When we would need to do some maintenance on one of the nodes, we could easily manually switch the virtual IP and server-owner, do our maintenance on one node, switch back to the first node and do our maintenance on the second node. Without downtime.
Building the cluster
To build this simple cluster, we need a few basic components:
§  Service which you want to be always available (webserver, mailserver, file-server,…)
§  Resource manager that can start and stop resources (like Pacemaker)
§  Messaging component which is responsible for communication and membership (like Corosync or Heartbeat)
§  Optionally: file synchronization which will keep filesystems equal at all cluster nodes (with DRDB or GlusterFS)
§  Optionally: Cluster manager to easily manange the cluster settings on all nodes (like PCS)
The example is based on CentOS 7 but should work without modifications on basically all el6 and el7 platforms and with some minor modifications on other Linux distributions as well.
The components we will use will be Apache (webserver)as our service, Pacemaker as resource manager, Corosync as messaging (Heartbeat is considered deprecate since CentOS 7) and PCS to manage our cluster easily.
In the examples given, pay attention to the host where the command is executed since that can be critical in getting things to work.
Preparation
Start with configuring both cluster nodes with a static IP, a nice hostname, make sure that they are in the same subnet and can reach each other by nodename. This seems to be a very logical thing but could easily be forgotten and cause problems later down the road.

[ciraxa@node01 ~]$ uname -n
 node01
 [cirax@node01 ~]$ ip a|grep "inet "
 inet 127.0.0.1/8 scope host lo
 inet 192.168.202.101/24 brd 192.168.202.255 scope global eno16777736


[cirax@node02 ~]$ uname -n
 node02
 [cirax@node02 ~]$ ip a|grep "inet "
 inet 127.0.0.1/8 scope host lo
 inet 192.168.202.102/24 brd 192.168.202.255 scope global eno16777736


[cirax@node01 ~]$ ping -c1 node02
 PING node02 (192.168.202.102) 56(84) bytes of data.
 64 bytes from node02 (192.168.202.102): icmp_seq=1 ttl=64 time=1.31 ms
--- node02 ping statistics ---
 1 packets transmitted, 1 received, 0% packet loss, time 0ms
 rtt min/avg/max/mdev = 1.311/1.311/1.311/0.000 ms


[cirax@node02 ~]$ ping -c1 node01
 PING node01 (192.168.202.101) 56(84) bytes of data.
 64 bytes from node01 (192.168.202.101): icmp_seq=1 ttl=64 time=0.640 ms
--- node01 ping statistics ---
packets transmitted, 1 received, 0% packet loss, time 0ms
 rtt min/avg/max/mdev = 0.640/0.640/0.640/0.000 ms
Firewall
Before we can take any actions for our cluster, we need to allow cluster traffic trough the firewall (if it’s active on any of the nodes). The details of these firewall rules can be found elsewhere.

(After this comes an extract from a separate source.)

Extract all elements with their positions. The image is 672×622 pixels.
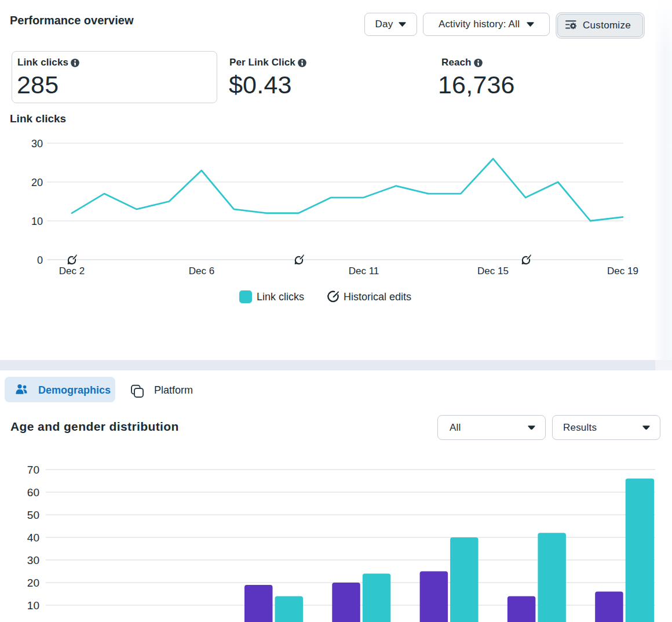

Just assume that this is what you have to open:
Open UDP-ports 5404 and 5405 for Corosync:
1
[cirax@node01 ~]$ sudo iptables -I INPUT -m state --state NEW -p udp -m multiport --dports 5404,5405 -j ACCEPT


[cirax@node02 ~]$ sudo iptables -I INPUT -m state --state NEW -p udp -m multiport --dports 5404,5405 -j ACCEPT
Open TCP-port 2224 for PCS

[cirax@node01 ~]$ sudo iptables -I INPUT -p tcp -m state --state NEW -m tcp --dport 2224 -j ACCEPT

1
[cirax@node02 ~]$ sudo iptables -I INPUT -p tcp -m state --state NEW -m tcp --dport 2224 -j ACCEPT
Allow IGMP-traffic
1
[cirax@node01 ~]$ sudo iptables -I INPUT -p igmp -j ACCEPT


[cirax@node02 ~]$ sudo iptables -I INPUT -p igmp -j ACCEPT
Allow multicast-traffic

[cirax@node01 ~]$ sudo iptables -I INPUT -m addrtype --dst-type MULTICAST -j ACCEPT

1
[cirax@node02 ~]$ sudo iptables -I INPUT -m addrtype --dst-type MULTICAST -j ACCEPT
Save the changes you made to iptables:
Centos 7
# SYSTEMCTL MASK FIREWALLD
# SYSTEMCTL DISABLE FIREWALLD

[cirax@node01 ~]$ sudo service iptables save
iptables: Saving firewall rules to /etc/sysconfig/iptables:[ OK ]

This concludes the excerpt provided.